The British American Tobacco (LON:BATS) share price has undergone a decent rebound from its March lows, but on a longer-term basis it still remains well below the levels it was over three years ago, when it was up at the heady heights of 5,600p a share.
The last three years have been difficult ones for big tobacco, hit by regulatory crackdowns, and advertising bans on its traditional tobacco products the industry switched focus onto the e-cigarettes and vaping products. British American Tobacco has been no different, its share price sliding sharply in the wake of the global crackdown on cigarettes advertising, as well as the recent lockdowns.
The growing popularity of vaping products and e-cigarettes it was hoped would offset declining sales of its tobacco products and it was starting to work, until reports out of the US suggested a link between vaping and e-cigarettes, and respiratory illnesses in the 18-35 cohort, which resulted in a number of premature deaths.

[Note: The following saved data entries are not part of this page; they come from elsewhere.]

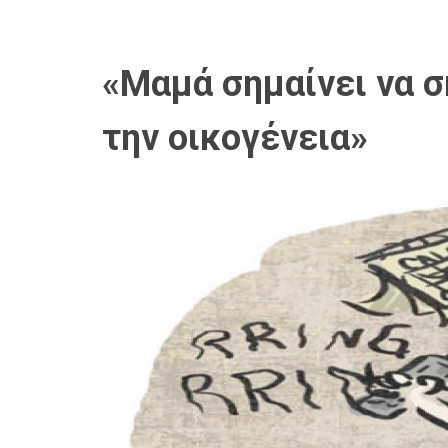
«Μαμά σημαίνει να σ
την οικογένεια»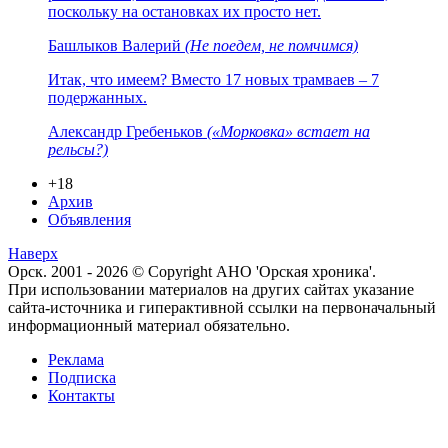
поскольку на остановках их просто нет.
Башлыков Валерий
(Не поедем, не помчимся)
Итак, что имеем? Вместо 17 новых трамваев – 7
подержанных.
Александр Гребеньков
(«Морковка» встает на
рельсы?)
+18
Архив
Объявления
Наверх
Орск. 2001 - 2026 © Copyright АНО 'Орская хроника'.
При использовании материалов на других сайтах указание
сайта-источника и гиперактивной ссылки на первоначальный
информационный материал обязательно.
Реклама
Подписка
Контакты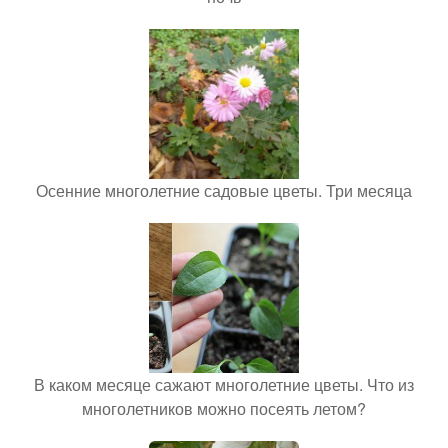
Осенние многолетние садовые цветы. Три месяца
В каком месяце сажают многолетние цветы. Что из
многолетников можно посеять летом?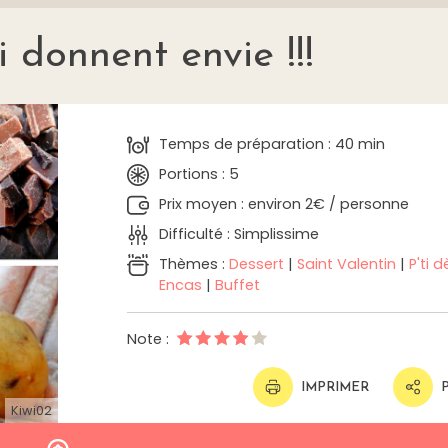
 donnent envie !!!
Temps de préparation : 40 min
Portions : 5
Prix moyen : environ 2€ / personne
Difficulté : Simplissime
Thèmes :
Dessert
|
Saint Valentin
|
P'ti d
Encas
|
Buffet
Note :
IMPRIMER
Kiwi02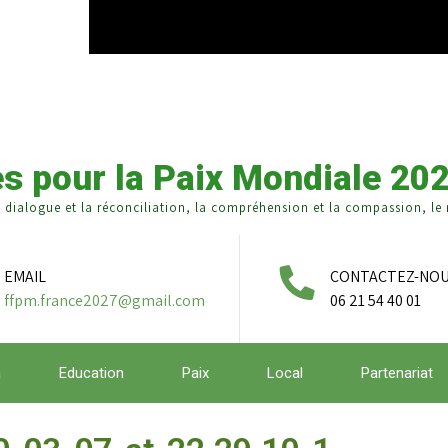
s pour la Paix Mondiale 20
e dialogue et la réconciliation, la compréhension et la compassion, le r
EMAIL
CONTACTEZ-NO
ffpm.france2027@gmail.com
06 21 54 40 01
a
Education
Paix
Local
Partenariat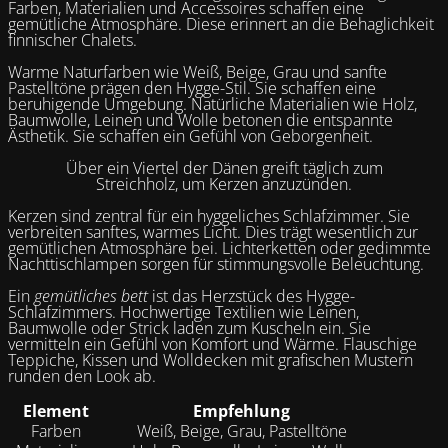
Farben, Materialien und Accessoires schaffen eine
gemütliche Atmosphäre. Diese erinnert an die Behaglichkeit
finnischer Chalets.
Warme Naturfarben wie Weiß, Beige, Grau und sanfte
Pastelltöne prägen den Hygge-Stil. Sie schaffen eine
beruhigende Umgebung. Natürliche Materialien wie Holz,
Baumwolle, Leinen und Wolle betonen die entspannte
Ästhetik. Sie schaffen ein Gefühl von Geborgenheit.
Über ein Viertel der Dänen greift täglich zum
Streichholz, um Kerzen anzuzünden.
Kerzen sind zentral für ein hyggeliches Schlafzimmer. Sie
verbreiten sanftes, warmes Licht. Dies trägt wesentlich zur
gemütlichen Atmosphäre bei. Lichterketten oder gedimmte
Nachttischlampen sorgen für stimmungsvolle Beleuchtung.
Ein
gemütliches bett
ist das Herzstück des Hygge-
Schlafzimmers. Hochwertige Textilien wie Leinen,
Baumwolle oder Strick laden zum Kuscheln ein. Sie
vermitteln ein Gefühl von Komfort und Wärme. Flauschige
Teppiche, Kissen und Wolldecken mit grafischen Mustern
runden den Look ab.
Element
Empfehlung
Farben
Weiß, Beige, Grau, Pastelltöne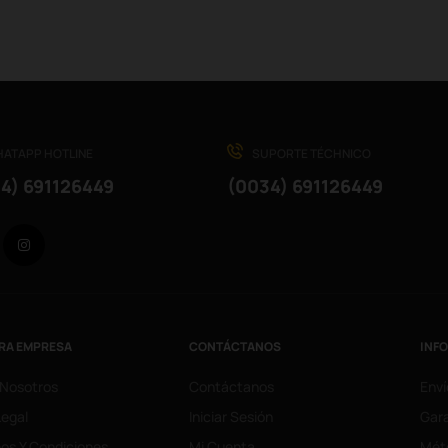
ATAPP HOTLINE
SUPORTE TÉCHNICO
4) 691126449
(0034) 691126449
Facebook
Instagram
RA EMPRESA
CONTÁCTANOS
INF
 Nosotros
Contáctanos
Enví
Legal
Iniciar Sesión
Gara
os Y Condiciones
Mi Cuenta
Mét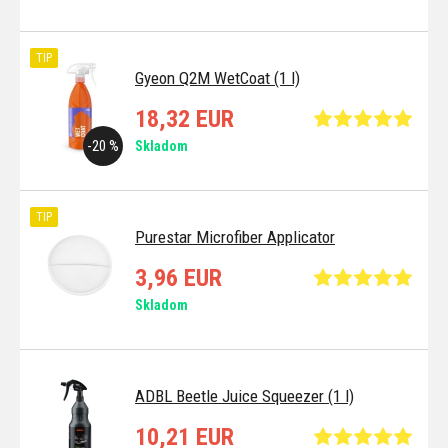
TIP
Gyeon Q2M WetCoat (1 l)
18,32 EUR
-20 %
Skladom
TIP
Purestar Microfiber Applicator
3,96 EUR
Skladom
ADBL Beetle Juice Squeezer (1 l)
10,21 EUR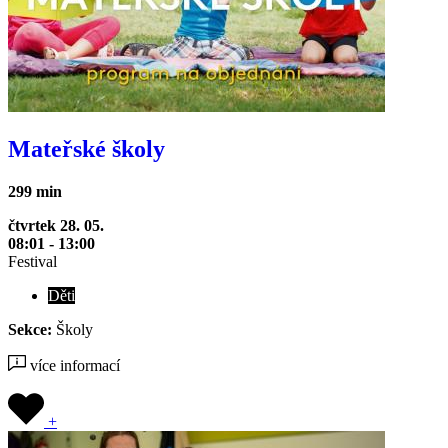
Mateřské školy
299 min
čtvrtek 28. 05.
08:01 - 13:00
Festival
Děti
Sekce:
Školy
více informací
+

This resulted in temporary bans in a number of US states as investigations began into the safety or otherwise of vaping products, however this appears to have only had a modest effect on the growth in its New Categories business, and the demand for combustibles products like glo Neosticks. The growth here has seen revenues more than double to £1.2bn, however it has had the effect of prompting management to push back its target for reaching its £5bn revenue target by one year to 2025.
In an update in April the company said it was on course for a decent start to the year and also reaffirmed its 65% dividend payout policy, which in the current environment where dividends are being cut left and right, can be construed as a good thing. This dividend policy was reaffirmed in today’s first half trading update, however even here revenue performance has been affected by the coronavirus disruption of the last few weeks.
Concerns about this did prompt management to warn earlier this year that the we could see some weakness in the first half due to supply chain disruption caused by Covid-19, but that they still expected to show revenue growth at the lower end of the 3% to 5% range.
This morning’s update has forced a change to that guidance with a downgrade to 1% to 3% range, as the impact of Covid19 and lockdowns adversely affected its emerging market business more than expected. Weakness in Bangladesh, Vietnam and Malaysia was particularly pronounced, while the lockdown measures in Argentina and Mexico also acted as a drag. The ban on tobacco sales in South Africa also remained in place.
As a result of these factors, BAT said they expected product volumes to decline around 7% in 2020, a downgrade from the previous 5%, due to the continuation of the Covid-19 lockdowns in Argentina and Mexico, and the problems in South Africa.
On the plus side, digital sales in its New Categories division has seen decent volume sales of glo products in the Japanese market. Volumes here have been rising rapidly, with soft launches in Italy, Romania, Russia and Spain showing early promise.